Data supplied: Begin

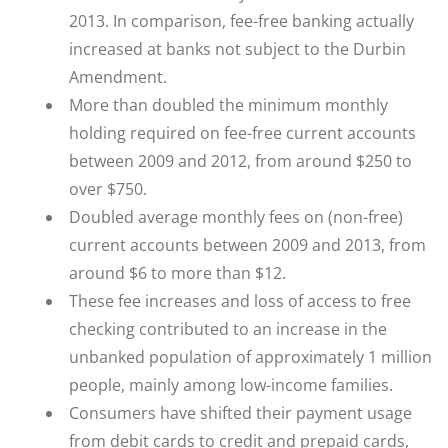
2013. In comparison, fee-free banking actually
increased at banks not subject to the Durbin
Amendment.
More than doubled the minimum monthly
holding required on fee-free current accounts
between 2009 and 2012, from around $250 to
over $750.
Doubled average monthly fees on (non-free)
current accounts between 2009 and 2013, from
around $6 to more than $12.
These fee increases and loss of access to free
checking contributed to an increase in the
unbanked population of approximately 1 million
people, mainly among low-income families.
Consumers have shifted their payment usage
from debit cards to credit and prepaid cards,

Data supplied: End

> Exercise details
Only lines that contain the string "free" count; pick each one out of the records and copy it.

> Answer to the problem
2013. In comparison, fee-free banking actually
holding required on fee-free current accounts
Doubled average monthly fees on (non-free)
These fee increases and loss of access to free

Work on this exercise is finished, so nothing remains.